Electronic commerce or e-commerce refers to transactions that happen on the internet. When companies or individuals purchase or sell products and services online they’re participating in eCommerce activities. The term”e-commerce” doesn’t mean the selling and buying of goods, but also auctions on the internet, online banks, payments gateways in addition to online ticketing other such activities. It’s a form of commerce or trade that takes place on the internet.
The first step towards online shopping began over 40 years ago, when Electronic Data Interchange (EDI) and teleshopping was introduced around the time of the 1970s. They laid the foundation for modern-day electronic commerce that we see of in the present.
The story of e-commerce has been closely connected to the development that the Internet has had. Shopping online was a possibility after the internet was made available to the general public for the first time in the year 1991. Amazon, Netflix, eBay, Alibaba were some of the first websites to offer eCommerce, established in the mid and late 90s. They began selling goods online. Thousands of businesses have followed this way since then.
The first online transaction completed during 1994 by an man who was named Phil Branden Berger. He utilized his Mastercard to purchase Sting’s Ten Summoners’ Tales over an online platform for $12.48. This transaction set the record for all time and signalled to all the globe that internet transactions are available to eCommerce transactions.
While eCommerce was made available to the general public and expanded the reach of online business but it also contributed to declining sales for numerous offline companies.
TYPES OF E-COMMERCE
As eCommerce develops and evolve, so do the methods it’s carried out. The following are the classic types of e-commerce models:
- B2C or Business To Consumer (B2C) B2C eCommerce is the most well-known e-commerce method. Business to the consumer implies that the sale takes place between a company and a customer. For instance, you can purchase stationary products at an online store. For instance, Ikea, Netflix, Flipkart, Amazon are a handful of companies involved with B2C eCommerce.
- B2B: Business-to-Business (B2B) B2B e-commerce is a term used to describe a business that sells products or services to another company, such as wholesaler and manufacturer or a wholesaler and retailer. Business to business e-commerce does not involve consumers, and typically involves products such as raw materials, software or other products that are incorporated in order to further develop an item. Manufacturers can also offer direct sales to retailers using B2B.
- Direct To Consumer (D2C) Direct to Consumer e-commerce is the most current model of eCommerce. D2C is when a brand sells directly to the consumer without the need of distributors, retailers or wholesaler. Subscriptions are a very popular D2C product, and social selling through platforms like Instagram, Pinterest, Facebook, Snapchat, etc. are well-known as platforms for direct-to consumer.
- Consumer-to-Consumer (C2C) C2C e-commerce is the process of selling products or services to a different consumer. C2C sales are conducted through platforms such as eBay, Etsy, Fivver and others.
- Consumer to Business (C2B) Consumer to business refers to the process where an individual sells their service or products to a business organisation. C2B can include influencers who offer exposure as well as photographers, consultants, freelance writers, and so on.
THE BENEFITS OF E-COMMERCE
Ecommerce provides a variety of advantages. Here are a few of the most popular benefitsthat e-commerce can provide.
1. Global market
People from all over the world can shop easily on online stores. Businesses are no longer confined by geographical boundaries or physical obstacles.
2. Customer experience and personalization
Marketplaces on the internet can build user profiles that permit users to customize the items they offer and provide suggestions for other items that they may find interesting. This enhances customer experience by making them feel more understood at a deeper level, and it helps to increase the loyalty of customers to brands.

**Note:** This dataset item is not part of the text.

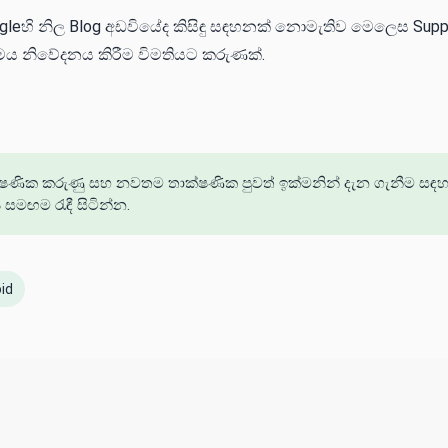
eහි නිල Blog අඩවියේද කිසිඳු සඳහනක් නොමැතිව මෙලෙස Supp
ෙය නිවේදනය කිරීම විමතියට කරුණක්.
්ෂණික කරුණු සහ නවතම තාක්ෂණික පුවත් ඉක්මනින් දැන ගැනීම සඳහා
මඟම රැඳී සිටින්න.
id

Shopping online can be simpler quicker, more efficient, and less time-consuming. It allows customers to shop 24 hours a day, get quick delivery, and simple returns. For instance, Amazon now offers 2 day delivery for Amazon Prime subscriptions.
4. Reduced expenses
Because physical retail stores no longer needed online sellers can open online stores for sale with only minimal initial and operational costs.
5. Large product selection
With eCommerce customers have the option of looking through the wide selection of products to make an informed buying choice. Customers now have a choice to choose from different brands, brands, prices, quality as well as delivery times and more.
THE DRAWBACKS OF E-COMMERCE
1. Security and privacy are major concerns
People are still hesitant to disclose their personal information with an eCommerce website due to the worry of being a victim of fraud, especially for debit and credit card banking transactions made online.
In certain instances, engagement between sellers and consumers is necessary, as when it comes to apparel shopping. For clothing shopping, determining the size or color, fabric and so on of the garments is a challenge.
3. Time to deliver
In eCommerce the time required to deliver the product may vary, and can be longer than anticipated in certain instances. In certain cases it is possible that the item will not arrive. If the item needs will be delivered sooner then you’ll have to be charged an extra fee for express shipping which may not be a good idea in certain instances.